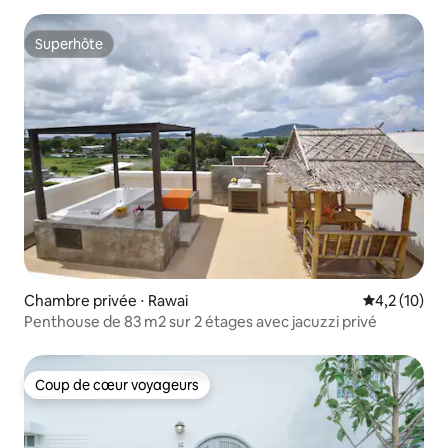
Superhôte
Superhôte
Chambre privée ⋅ Rawai
Évaluation m
4,2 (10)
Penthouse de 83 m2 sur 2 étages avec jacuzzi privé
Coup de cœur voyageurs
Coup de cœur voyageurs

......

-- PROBLEM TO SOLVE --
Repeat the material line for line. Pictures stay out of the copy.

-- WRITTEN RESPONSE --
Superhôte
Superhôte
Chambre privée ⋅ Rawai
Évaluation m
4,2 (10)
Penthouse de 83 m2 sur 2 étages avec jacuzzi privé
Coup de cœur voyageurs
Coup de cœur voyageurs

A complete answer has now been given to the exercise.